───── Working data ─────
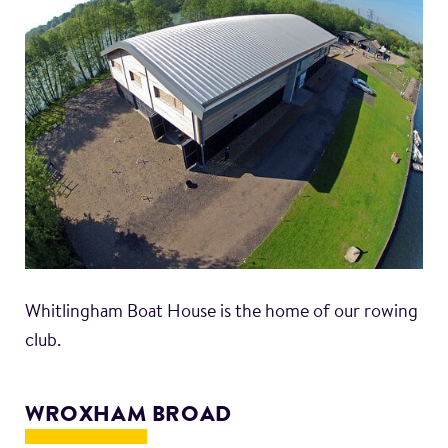
Whitlingham Boat House is the home of our rowing
club.
WROXHAM BROAD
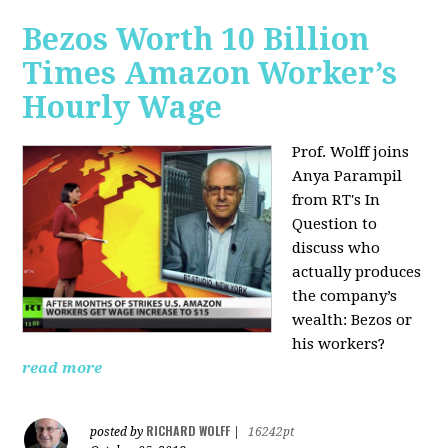
Bezos Worth 10 Billion
Times Amazon Worker’s
Hourly Wage
Prof. Wolff joins
Anya Parampil
from RT's In
Question to
discuss who
actually produces
the company’s
wealth: Bezos or
his workers?
read more
RICHARD WOLFF
posted by
|
16242pt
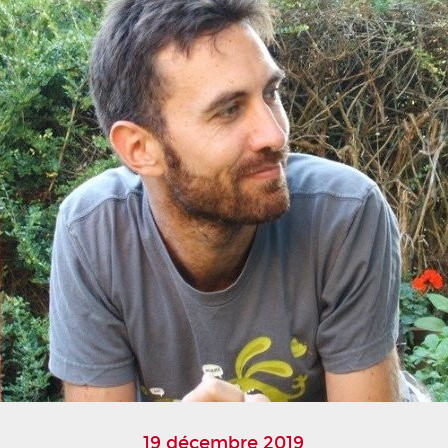
19 décembre 2019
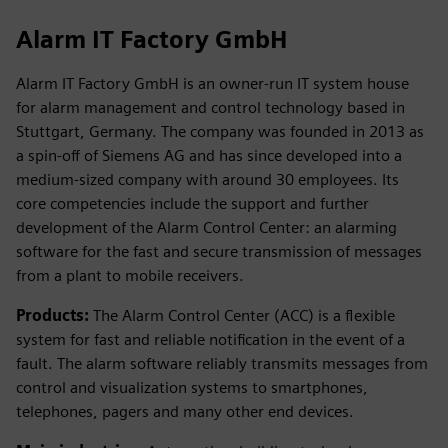
Alarm IT Factory GmbH
Alarm IT Factory GmbH is an owner-run IT system house
for alarm management and control technology based in
Stuttgart, Germany. The company was founded in 2013 as
a spin-off of Siemens AG and has since developed into a
medium-sized company with around 30 employees. Its
core competencies include the support and further
development of the Alarm Control Center: an alarming
software for the fast and secure transmission of messages
from a plant to mobile receivers.
Products:
The Alarm Control Center (ACC) is a flexible
system for fast and reliable notification in the event of a
fault. The alarm software reliably transmits messages from
control and visualization systems to smartphones,
telephones, pagers and many other end devices.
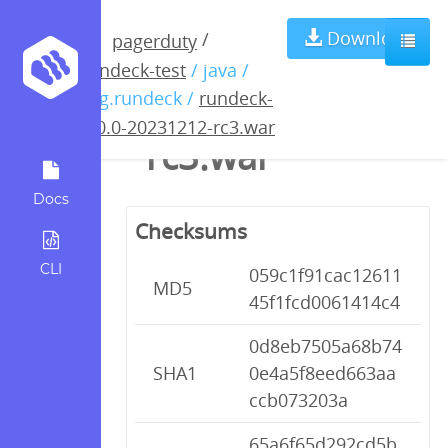
rundeck-5.0.0-
Download
/
pagerduty
rundeck-test
/ java /
20231212-
org.rundeck /
rundeck-
5.0.0-20231212-rc3.war
rc3.war
Docs
Checksums
CLI
059c1f91cac12611
MD5
45f1fcd0061414c4
0d8eb7505a68b74
SHA1
0e4a5f8eed663aa
ccb073203a
65a6f65d292cd5b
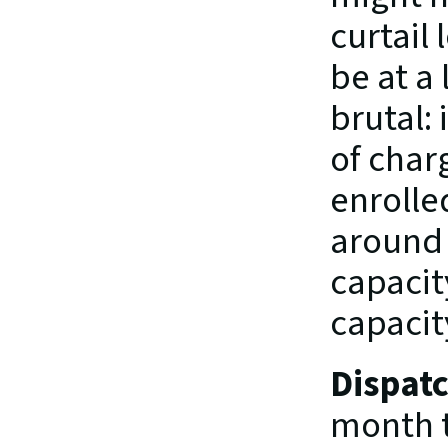
curtail 
be at a 
brutal:
of charg
enrolle
around 
capacit
capacit
Dispat
month t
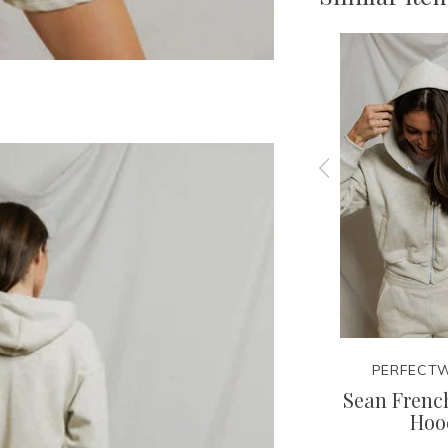
EE
PERFECTWHITETEE
PERFECTW
irt
Layla Sweatshort
Sean French
Hoo
42.95
85.00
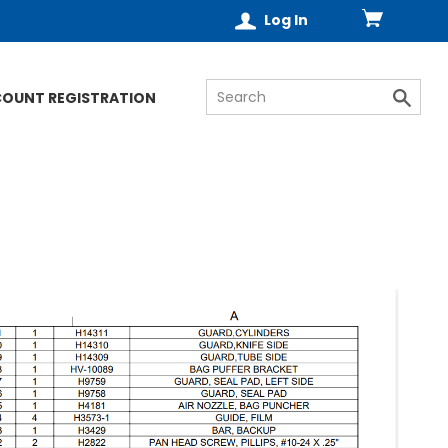
Log In
COUNT REGISTRATION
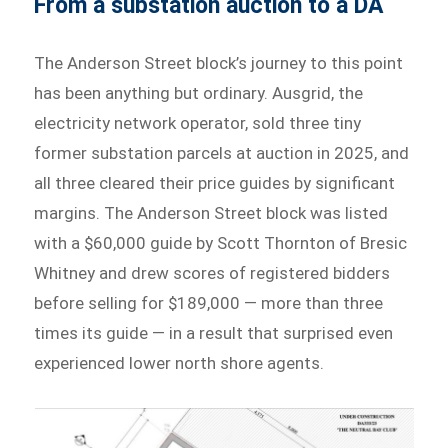
From a substation auction to a DA
The Anderson Street block’s journey to this point
has been anything but ordinary. Ausgrid, the
electricity network operator, sold three tiny
former substation parcels at auction in 2025, and
all three cleared their price guides by significant
margins. The Anderson Street block was listed
with a $60,000 guide by Scott Thornton of Bresic
Whitney and drew scores of registered bidders
before selling for $189,000 — more than three
times its guide — in a result that surprised even
experienced lower north shore agents.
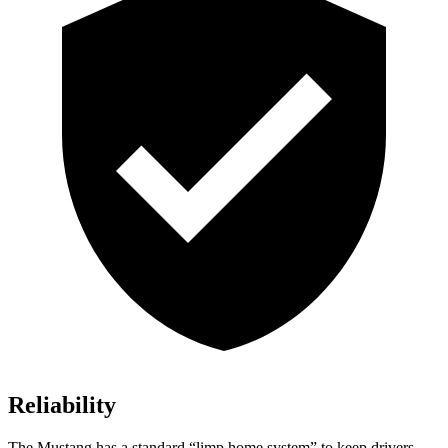
Reliability
The Mustang has a standard “limp home system” to keep drivers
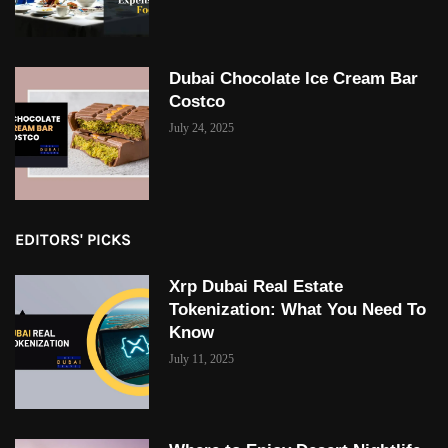
Dubai Chocolate Ice Cream Bar
Costco
July 24, 2025
EDITORS' PICKS
Xrp Dubai Real Estate
Tokenization: What You Need To
Know
July 11, 2025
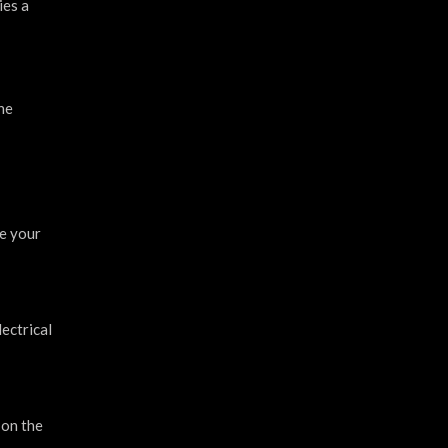
ies a
he
re your
ectrical
 on the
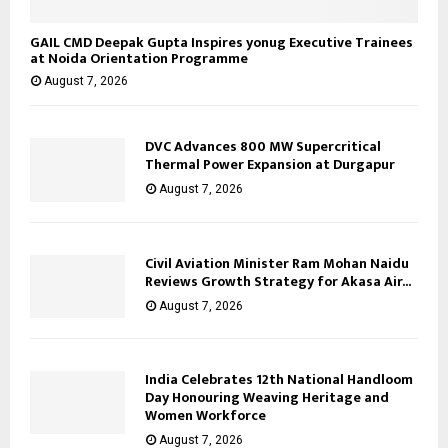
GAIL CMD Deepak Gupta Inspires yonug Executive Trainees
at Noida Orientation Programme
August 7, 2026
DVC Advances 800 MW Supercritical
Thermal Power Expansion at Durgapur
August 7, 2026
Civil Aviation Minister Ram Mohan Naidu
Reviews Growth Strategy for Akasa Air...
August 7, 2026
India Celebrates 12th National Handloom
Day Honouring Weaving Heritage and
Women Workforce
August 7, 2026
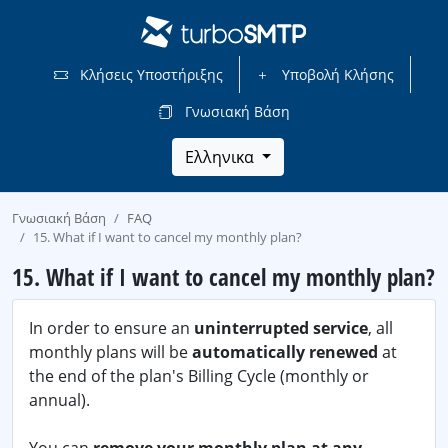
Κλήσεις Υποστήριξης
Υποβολή Κλήσης
Γνωσιακή Βάση
Ελληνικα
Γνωσιακή Βάση
FAQ
15. What if I want to cancel my monthly plan?
15. What if I want to cancel my monthly plan?
In order to ensure an
uninterrupted service
, all
monthly plans will be
automatically renewed
at
the end of the plan's Billing Cycle (monthly or
annual).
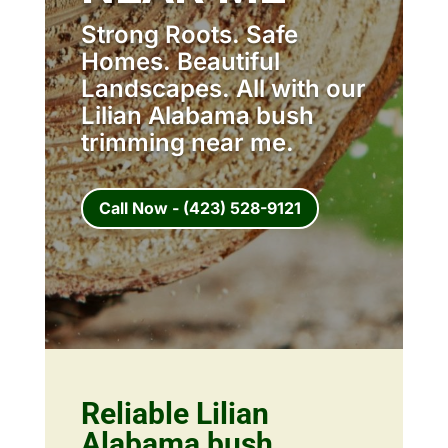
Strong Roots. Safe
Homes. Beautiful
Landscapes. All with our
Lilian Alabama bush
trimming near me.
Call Now - (423) 528-9121
Reliable Lilian
Alabama bush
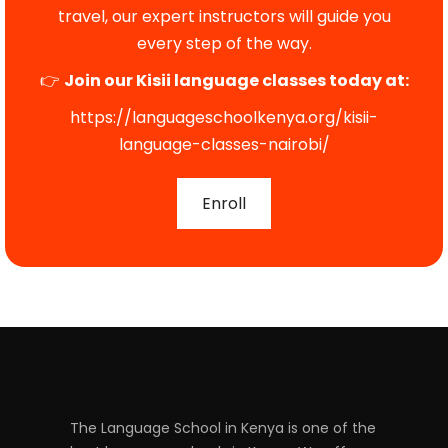
travel, our expert instructors will guide you
every step of the way.
👉
Join our Kisii language classes today at:
https://languageschoolkenya.org/kisii-
language-classes-nairobi/
Enroll
The Language School in Kenya is one of the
─────
Required action. The lines to set down run from the line with "The Alarm Control Center (ACC) is a flexible" up to and including the line with "Thermal Power Expansion at Durgapur" in the entries above. Reproduce them exactly, with no pictures.

Solution to the problem.
The Alarm Control Center (ACC) is a flexible
system for fast and reliable notification in the event of a
fault. The alarm software reliably transmits messages from
control and visualization systems to smartphones,
telephones, pagers and many other end devices.
rundeck-5.0.0-
Download
/
pagerduty
rundeck-test
/ java /
20231212-
org.rundeck /
rundeck-
5.0.0-20231212-rc3.war
rc3.war
Docs
Checksums
CLI
059c1f91cac12611
MD5
45f1fcd0061414c4
0d8eb7505a68b74
SHA1
0e4a5f8eed663aa
ccb073203a
65a6f65d292cd5b
curtail 
be at a 
brutal:
of charg
enrolle
around 
capacit
capacit
Dispat
month t
EE
PERFECTWHITETEE
PERFECTW
irt
Layla Sweatshort
Sean French
Hoo
42.95
85.00
Log In
COUNT REGISTRATION
From a substation auction to a DA
The Anderson Street block’s journey to this point
has been anything but ordinary. Ausgrid, the
electricity network operator, sold three tiny
former substation parcels at auction in 2025, and
all three cleared their price guides by significant
margins. The Anderson Street block was listed
with a $60,000 guide by Scott Thornton of Bresic
Whitney and drew scores of registered bidders
before selling for $189,000 — more than three
times its guide — in a result that surprised even
experienced lower north shore agents.
Reliability
The Mustang has a standard “limp home system” to keep drivers
Dubai Chocolate Ice Cream Bar
Costco
July 24, 2025
EDITORS' PICKS
Xrp Dubai Real Estate
Tokenization: What You Need To
Know
July 11, 2025
ies a
he
re your
ectrical
 on the
GAIL CMD Deepak Gupta Inspires yonug Executive Trainees
at Noida Orientation Programme
August 7, 2026
DVC Advances 800 MW Supercritical
Thermal Power Expansion at Durgapur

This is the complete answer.